▶ _How to complete this task_: Please repeat the entries exactly as they appear and omit any images.
======== Given data ========
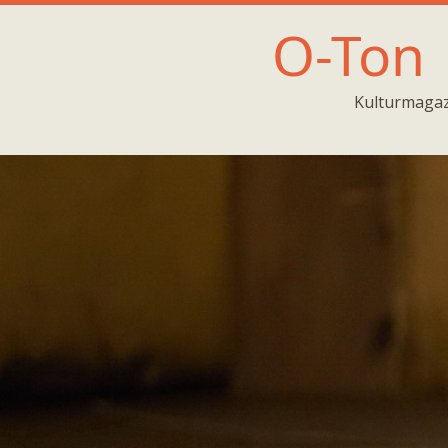
O-Ton
Kulturmagaz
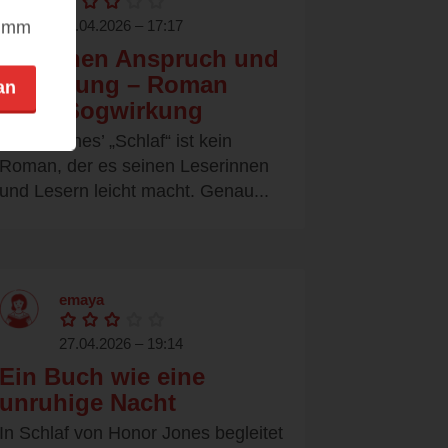
28.04.2026 – 17:17
nimm
Zwischen Anspruch und
Ermüdung – Roman
an
ohne Sogwirkung
Honor Jones’ „Schlaf“ ist kein
Roman, der es seinen Leserinnen
und Lesern leicht macht. Genau...
emaya
27.04.2026 – 19:14
Ein Buch wie eine
unruhige Nacht
In Schlaf von Honor Jones begleitet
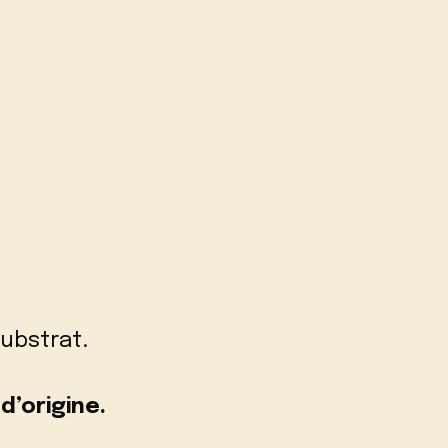
substrat.
d’origine.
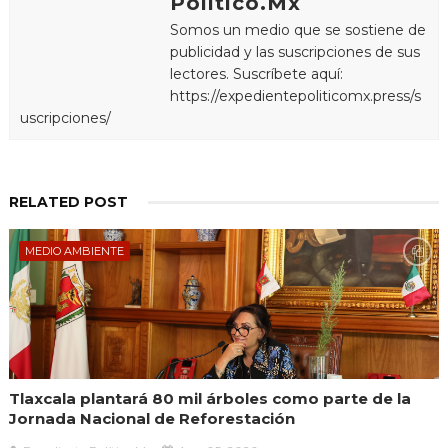
Político.Mx
Somos un medio que se sostiene de
publicidad y las suscripciones de sus
lectores. Suscríbete aquí:
https://expedientepoliticomx.press/s
uscripciones/
RELATED POST
MEDIO AMBIENTE
Tlaxcala plantará 80 mil árboles como parte de la
Jornada Nacional de Reforestación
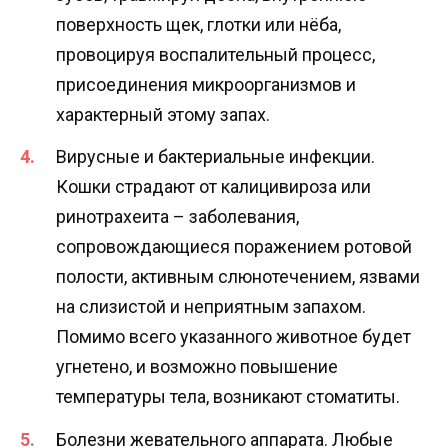
поверхность щек, глотки или нёба,
провоцируя воспалительный процесс,
присоединения микроорганизмов и
характерный этому запах.
Вирусные и бактериальные инфекции.
Кошки страдают от калицивироза или
ринотрахеита – заболевания,
сопровождающиеся поражением ротовой
полости, активным слюнотечением, язвами
на слизистой и неприятным запахом.
Помимо всего указанного животное будет
угнетено, и возможно повышение
температуры тела, возникают стоматиты.
Болезни жевательного аппарата. Любые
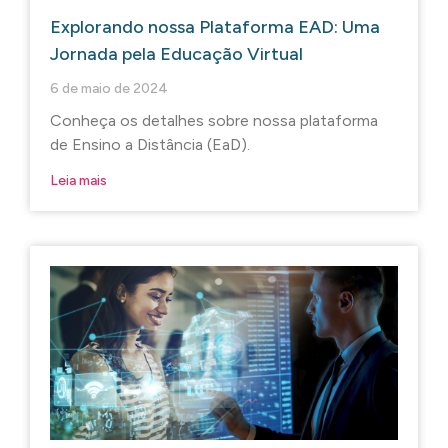
Explorando nossa Plataforma EAD: Uma
Jornada pela Educação Virtual
6 de maio de 2024
Conheça os detalhes sobre nossa plataforma
de Ensino a Distância (EaD).
Leia mais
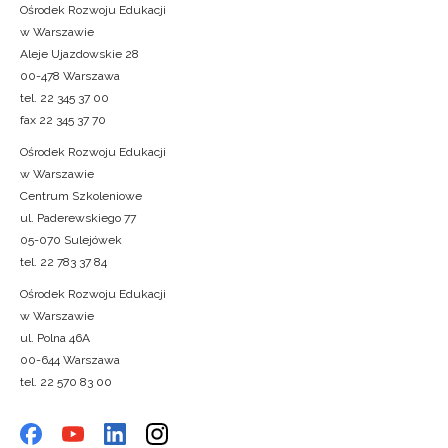
Ośrodek Rozwoju Edukacji
w Warszawie
Aleje Ujazdowskie 28
00-478 Warszawa
tel. 22 345 37 00
fax 22 345 37 70
Ośrodek Rozwoju Edukacji
w Warszawie
Centrum Szkoleniowe
ul. Paderewskiego 77
05-070 Sulejówek
tel. 22 783 37 84
Ośrodek Rozwoju Edukacji
w Warszawie
ul. Polna 46A
00-644 Warszawa
tel. 22 570 83 00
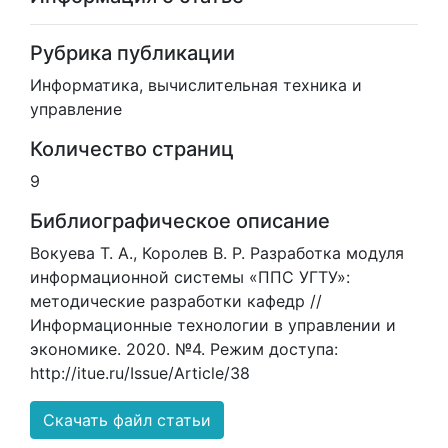
Рубрика публикации
Информатика, вычислительная техника и
управление
Количество страниц
9
Библиографическое описание
Вокуева Т. А., Королев В. Р. Разработка модуля
информационной системы «ППС УГТУ»:
методические разработки кафедр //
Информационные технологии в управлении и
экономике. 2020. №4. Режим доступа:
http://itue.ru/Issue/Article/38
Скачать файл статьи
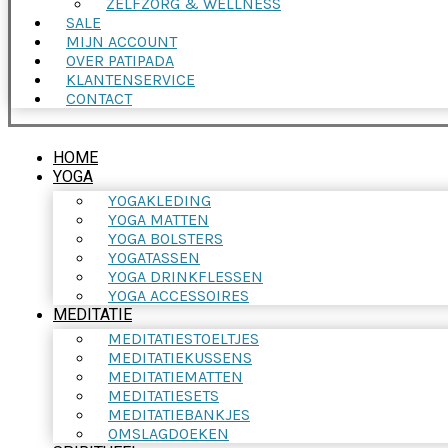
ZELFZORG & WELLNESS
SALE
MIJN ACCOUNT
OVER PATIPADA
KLANTENSERVICE
CONTACT
HOME
YOGA
YOGAKLEDING
YOGA MATTEN
YOGA BOLSTERS
YOGATASSEN
YOGA DRINKFLESSEN
YOGA ACCESSOIRES
MEDITATIE
MEDITATIESTOELTJES
MEDITATIEKUSSENS
MEDITATIEMATTEN
MEDITATIESETS
MEDITATIEBANKJES
OMSLAGDOEKEN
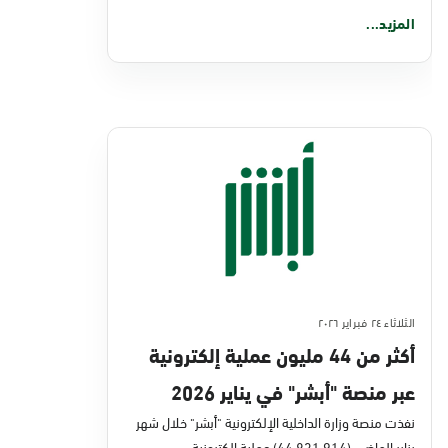
المزيد...
الثلاثاء ٢٤ فبراير ٢٠٢٦
أكثر من 44 مليون عملية إلكترونية
عبر منصة "أبشر" في يناير 2026
نفذت منصة وزارة الداخلية الإلكترونية "أبشر" خلال شهر
يناير الماضي (44,831,914) عملية إلكترونية،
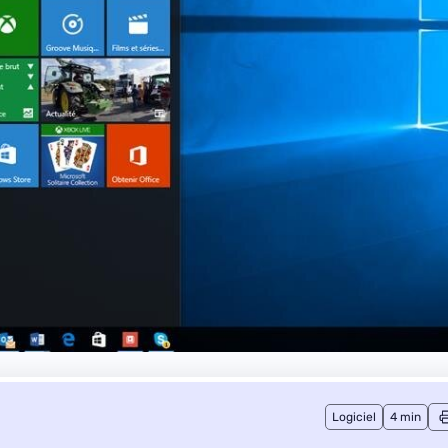
Logiciel
4 min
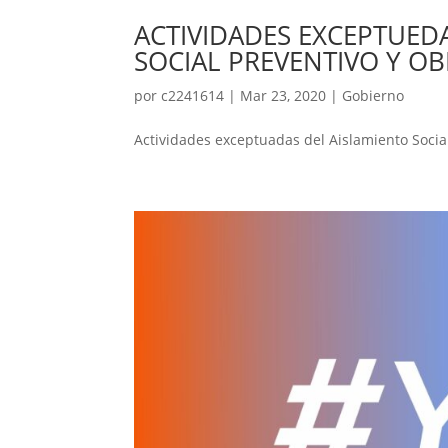
ACTIVIDADES EXCEPTUED
SOCIAL PREVENTIVO Y O
por
c2241614
|
Mar 23, 2020
|
Gobierno
Actividades exceptuadas del Aislamiento Social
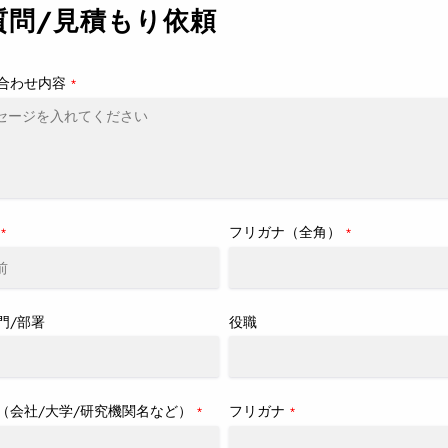
質問/見積もり依頼
合わせ内容
*
フリガナ（全角）
*
*
門/部署
役職
（会社/大学/研究機関名など）
フリガナ
*
*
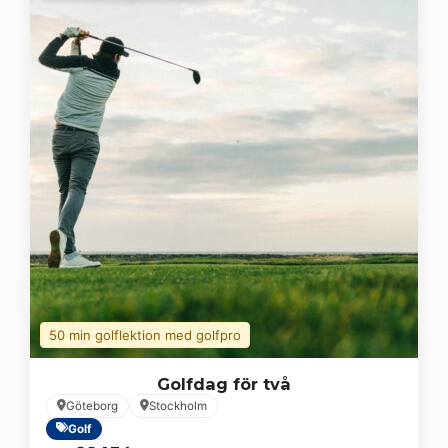
50 min golflektion med golfpro
Golfdag för två
Göteborg
Stockholm
Golf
========
▶ _Solution for this exercise_:
O-Ton
Kulturmagaz
28.04.2026 – 17:17
nimm
Zwischen Anspruch und
Ermüdung – Roman
an
ohne Sogwirkung
Honor Jones’ „Schlaf“ ist kein
Roman, der es seinen Leserinnen
und Lesern leicht macht. Genau...
emaya
27.04.2026 – 19:14
Ein Buch wie eine
unruhige Nacht
In Schlaf von Honor Jones begleitet
substrat.
d’origine.
Político.Mx
Somos un medio que se sostiene de
publicidad y las suscripciones de sus
lectores. Suscríbete aquí:
https://expedientepoliticomx.press/s
uscripciones/
RELATED POST
MEDIO AMBIENTE
Tlaxcala plantará 80 mil árboles como parte de la
Jornada Nacional de Reforestación
поверхность щек, глотки или нёба,
провоцируя воспалительный процесс,
присоединения микроорганизмов и
характерный этому запах.
Вирусные и бактериальные инфекции.
Кошки страдают от калицивироза или
ринотрахеита – заболевания,
сопровождающиеся поражением ротовой
полости, активным слюнотечением, язвами
на слизистой и неприятным запахом.
Помимо всего указанного животное будет
угнетено, и возможно повышение
температуры тела, возникают стоматиты.
Болезни жевательного аппарата. Любые
Explorando nossa Plataforma EAD: Uma
Jornada pela Educação Virtual
6 de maio de 2024
Conheça os detalhes sobre nossa plataforma
de Ensino a Distância (EaD).
Leia mais
Ośrodek Rozwoju Edukacji
w Warszawie
Aleje Ujazdowskie 28
00-478 Warszawa
tel. 22 345 37 00
fax 22 345 37 70
Ośrodek Rozwoju Edukacji
w Warszawie
Centrum Szkoleniowe
ul. Paderewskiego 77
05-070 Sulejówek
tel. 22 783 37 84
Ośrodek Rozwoju Edukacji
w Warszawie
ul. Polna 46A
00-644 Warszawa
tel. 22 570 83 00
Рубрика публикации
Информатика, вычислительная техника и
управление
Количество страниц
9
Библиографическое описание
Вокуева Т. А., Королев В. Р. Разработка модуля
информационной системы «ППС УГТУ»:
методические разработки кафедр //
Информационные технологии в управлении и
экономике. 2020. №4. Режим доступа:
http://itue.ru/Issue/Article/38
Скачать файл статьи
ZELFZORG & WELLNESS
SALE
MIJN ACCOUNT
OVER PATIPADA
KLANTENSERVICE
CONTACT
HOME
YOGA
YOGAKLEDING
YOGA MATTEN
YOGA BOLSTERS
YOGATASSEN
YOGA DRINKFLESSEN
YOGA ACCESSOIRES
MEDITATIE
MEDITATIESTOELTJES
MEDITATIEKUSSENS
MEDITATIEMATTEN
MEDITATIESETS
MEDITATIEBANKJES
OMSLAGDOEKEN
المزيد...
الثلاثاء ٢٤ فبراير ٢٠٢٦
أكثر من 44 مليون عملية إلكترونية
عبر منصة "أبشر" في يناير 2026
نفذت منصة وزارة الداخلية الإلكترونية "أبشر" خلال شهر
يناير الماضي (44,831,914) عملية إلكترونية،
Logiciel
4 min
ACTIVIDADES EXCEPTUED
SOCIAL PREVENTIVO Y O
por
c2241614
|
Mar 23, 2020
|
Gobierno
Actividades exceptuadas del Aislamiento Social
質問/見積もり依頼
合わせ内容
*
フリガナ（全角）
*
*
門/部署
役職
（会社/大学/研究機関名など）
フリガナ
*
*
50 min golflektion med golfpro
Golfdag för två
Göteborg
Stockholm
Golf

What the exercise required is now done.